--- Records for this task Enclosed Below ---
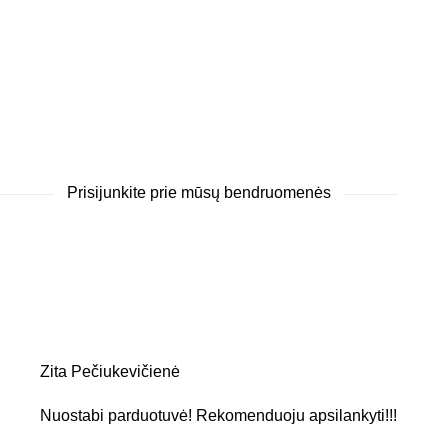
Prisijunkite prie mūsų bendruomenės
Zita Pečiukevičienė
Nuostabi parduotuvė! Rekomenduoju apsilankyti!!!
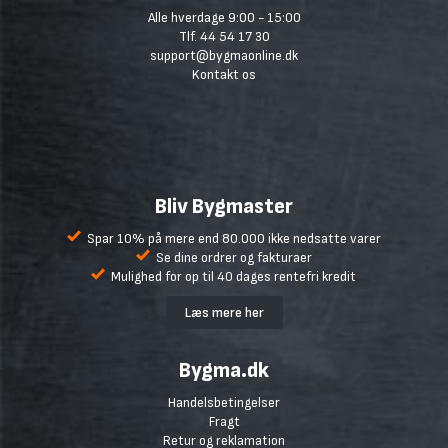
Alle hverdage 9:00 - 15:00
Tlf. 44 54 17 30
support@bygmaonline.dk
Kontakt os
Bliv Bygmaster
Spar 10% på mere end 80.000 ikke nedsatte varer
Se dine ordrer og fakturaer
Mulighed for op til 40 dages rentefri kredit
Læs mere her
Bygma.dk
Handelsbetingelser
Fragt
Retur og reklamation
--- End of Enclosed Records for this task ---
Copy every line of the data above in which the string "mere" appears.

▶ **Solved problem**:
Spar 10% på mere end 80.000 ikke nedsatte varer
Læs mere her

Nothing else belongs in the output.